This band’s debut album, Del Amitri (1985) and its successor, Waking Hours (1989) sound as fresh and engaging as the day they were recorded. Change Everything (1992) reached number two in the UK charts, and contained such great songs as Be My Downfall and the glorious When You Were Young. The Herald’s David Belcher got it right when in 1994, on the eve of the fourth album, he referred to Del Amitri’s “literate, cliche-free melodic pop-rock classics”.

WET WET WET

The Clydebank group’s debut album, Popped In Souled Out (1987) reached number one in late 1987, selling 1.6 million copies in the UK. The band had already had two top-10 singles in Wishing I Was Lucky and Sweet Little Mystery. “Their debut album sparkles with superior pop if not heart-wrenching soul”, said Q magazine. A hectic few years was capped by a huge, sold-out gig on Glasgow Green in September 1989.

THE PROCLAIMERS

Craig and Charlie Reid had toured with the Housemartins before, in January 1987, they appeared on Channel 4’s The Tube. Their 1987 debut album, This Is the Story, was a chart hit, as was their soon-to-become classic single, Letter from America.
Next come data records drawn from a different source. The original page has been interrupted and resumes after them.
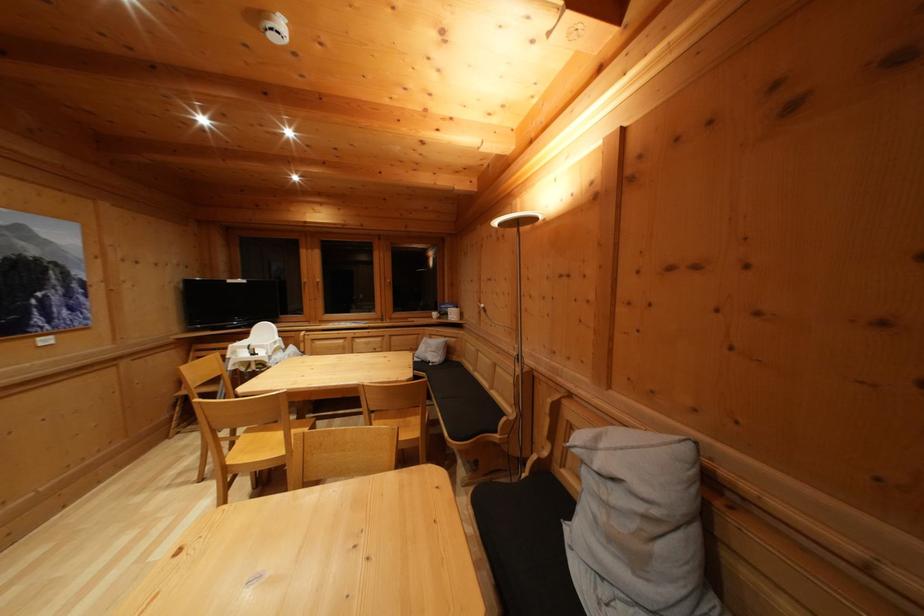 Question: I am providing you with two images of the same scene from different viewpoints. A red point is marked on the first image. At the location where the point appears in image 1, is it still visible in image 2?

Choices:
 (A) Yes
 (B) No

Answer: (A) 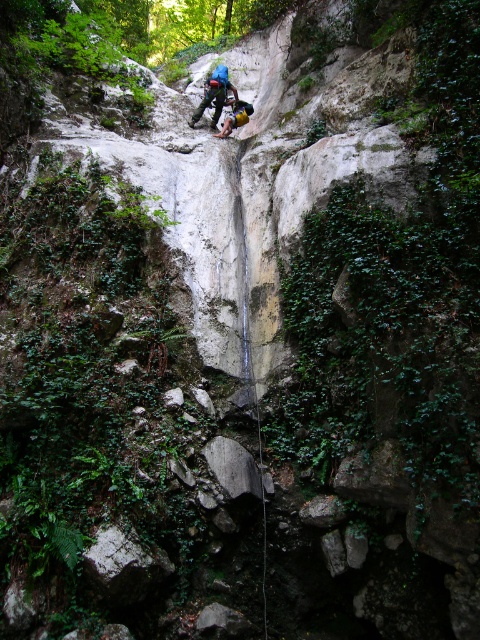 Can you confirm if blue fabric backpack at center is smaller than blue fabric helmet at upper center?

Actually, blue fabric backpack at center might be larger than blue fabric helmet at upper center.

The image size is (480, 640). In order to click on blue fabric backpack at center in this screenshot , I will do `click(214, 93)`.

Locate an element on the screen. Image resolution: width=480 pixels, height=640 pixels. blue fabric backpack at center is located at coordinates click(x=214, y=93). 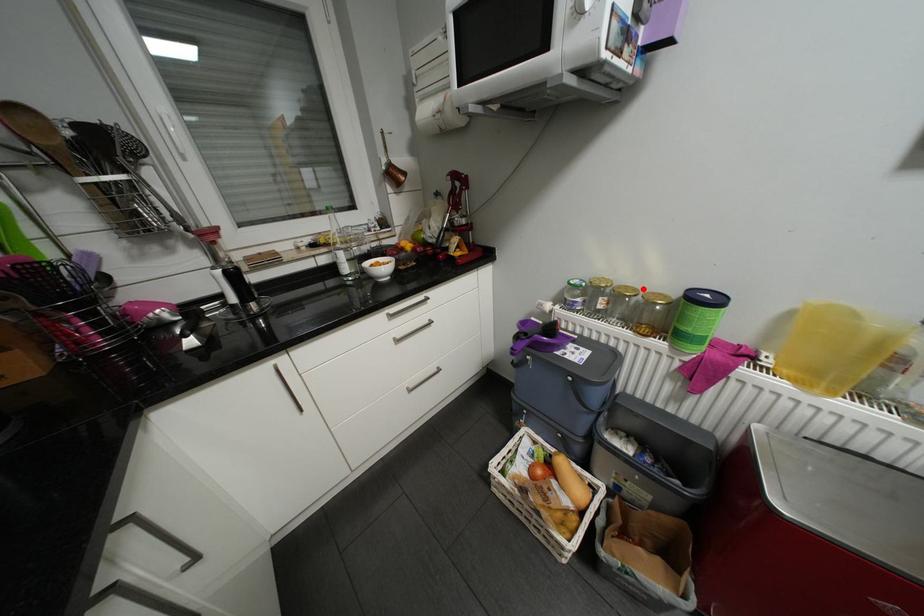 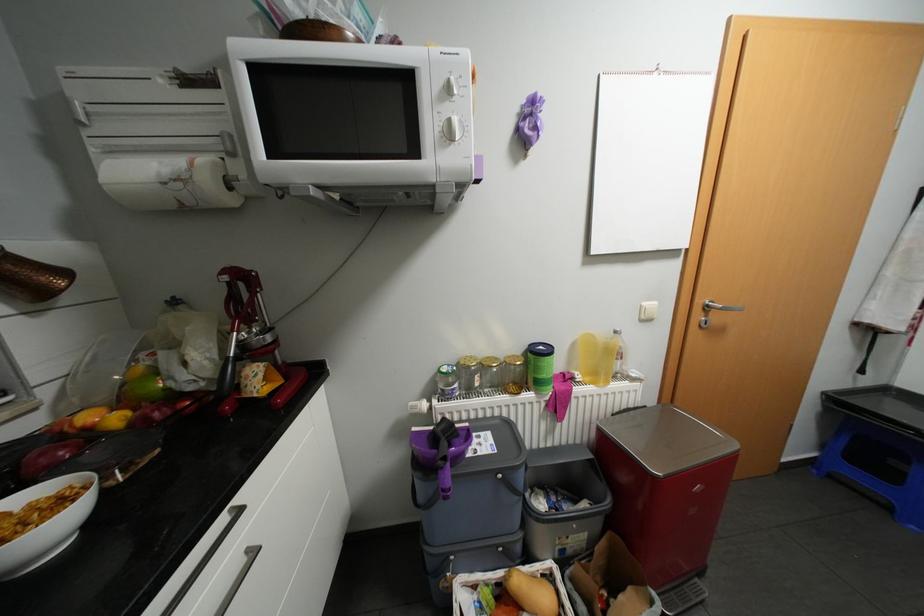 Find the pixel in the second image that matches the highlighted location in the first image.

(504, 358) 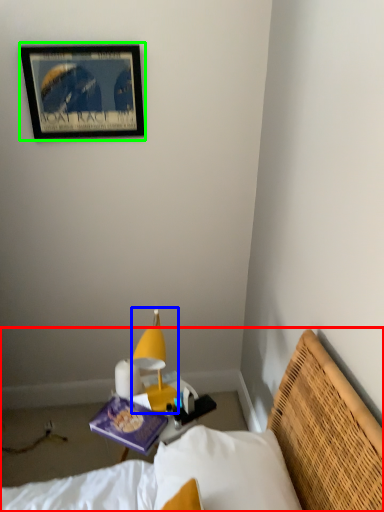 Question: Based on their relative distances, which object is nearer to bed (highlighted by a red box)? Choose from lamp (highlighted by a blue box) and picture frame (highlighted by a green box).

Choices:
 (A) lamp
 (B) picture frame

Answer: (A) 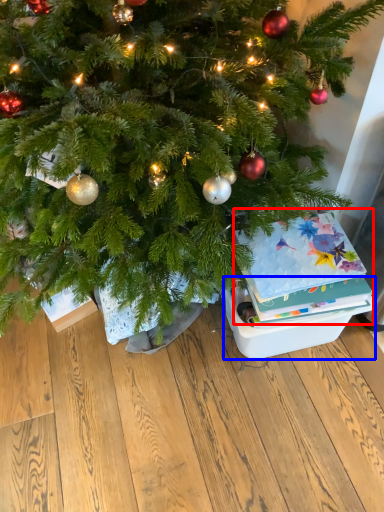 Question: Among these objects, which one is farthest to the camera, christmas card (highlighted by a red box) or storage box (highlighted by a blue box)?

Choices:
 (A) christmas card
 (B) storage box

Answer: (B) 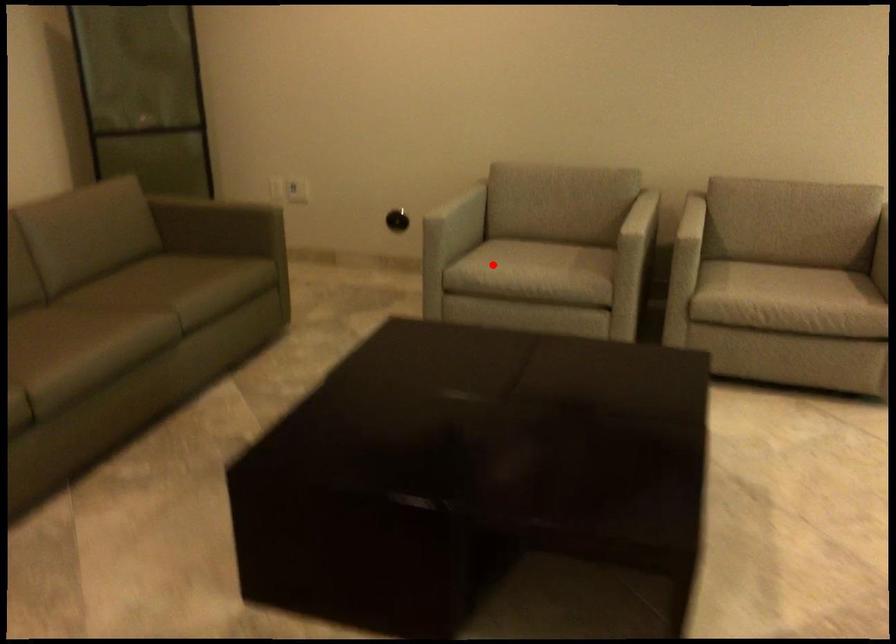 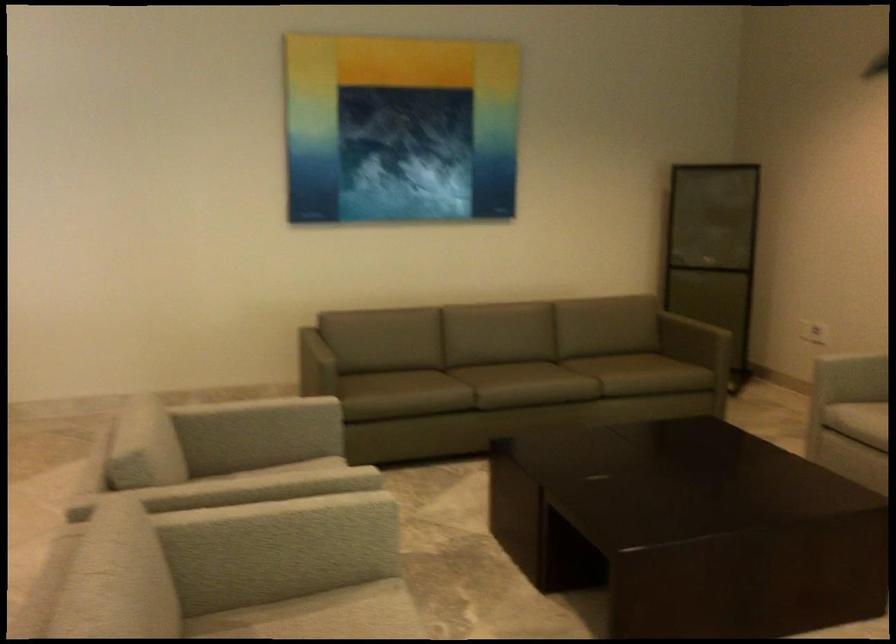 Question: I am providing you with two images of the same scene from different viewpoints. Given a red point in image1, look at the same physical point in image2. Is it:

Choices:
 (A) Closer to the viewpoint
 (B) Farther from the viewpoint

Answer: (B) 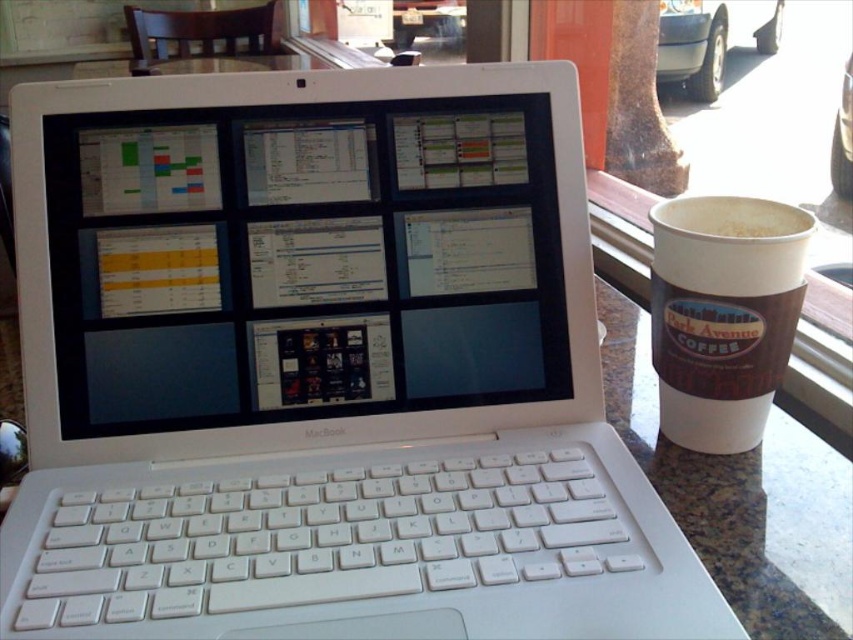 Can you confirm if white glossy laptop at center is positioned below brown paper cup at right?

Incorrect, white glossy laptop at center is not positioned below brown paper cup at right.

The height and width of the screenshot is (640, 853). What do you see at coordinates (299, 248) in the screenshot?
I see `white glossy laptop at center` at bounding box center [299, 248].

In order to click on white glossy laptop at center in this screenshot , I will do click(x=299, y=248).

Who is shorter, white glossy laptop at center or white paper cup at upper right?

With less height is white paper cup at upper right.

Can you confirm if white glossy laptop at center is smaller than white paper cup at upper right?

No, white glossy laptop at center is not smaller than white paper cup at upper right.

Does point (49, 392) lie behind point (750, 230)?

No, (49, 392) is closer to viewer.

You are a GUI agent. You are given a task and a screenshot of the screen. Output one action in this format:
    pyautogui.click(x=<x>, y=<y>)
    Task: Click on the white glossy laptop at center
    Image resolution: width=853 pixels, height=640 pixels.
    Given the screenshot: What is the action you would take?
    pyautogui.click(x=299, y=248)

Is the position of white plastic keyboard at center less distant than that of white paper cup at upper right?

Yes, white plastic keyboard at center is in front of white paper cup at upper right.

Between point (204, 620) and point (782, 214), which one is positioned behind?

The point (782, 214) is more distant.

Image resolution: width=853 pixels, height=640 pixels. What are the coordinates of `white plastic keyboard at center` in the screenshot? It's located at (323, 541). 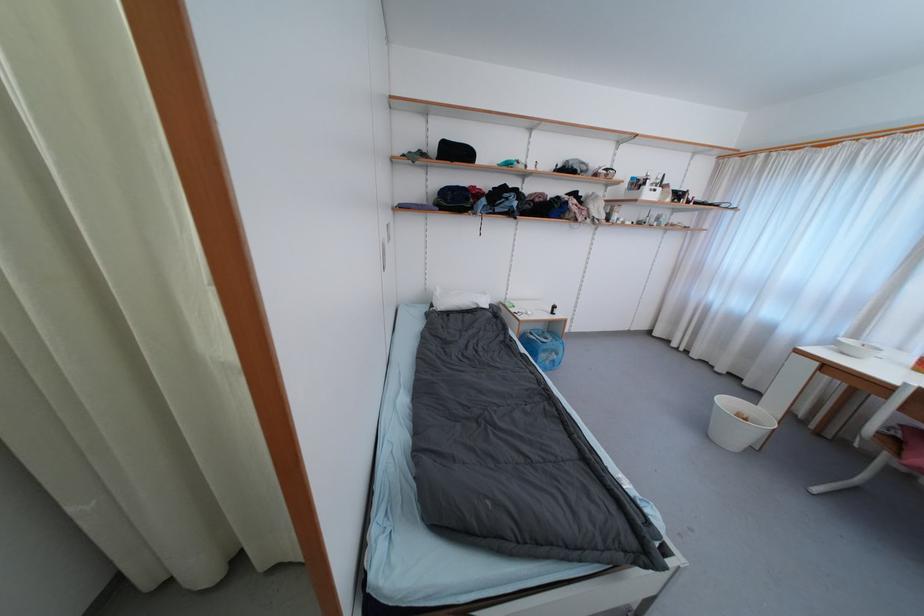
As the brothers’ website puts it, “Singing in regional accents about Scotland – its emigration and its politics – they were a far cry from the mid-Eighties playlist staples of Rick Astley and Sinitta, and became a phenomenon almost overnight”.

THE PASTELS

“In the bookish, sugar-sweet corner of punk-inspired guitar music that we call indie pop-- a scrappy subculture where amateurism is heralded, charm goes a long way, and crushworthy hooks go miles further-- the Pastels are legends” said Pitchfork in 2013. Indeed. The debut album, Up for a Bit with the Pastels (1987) is, a Guardian profile noted in 2016, a “minor masterpiece”, adored by everyone from Sonic Youth and Kurt Cobain, and it demonstrated that Glasgow bands didn’t have to travel to London in order to make it big.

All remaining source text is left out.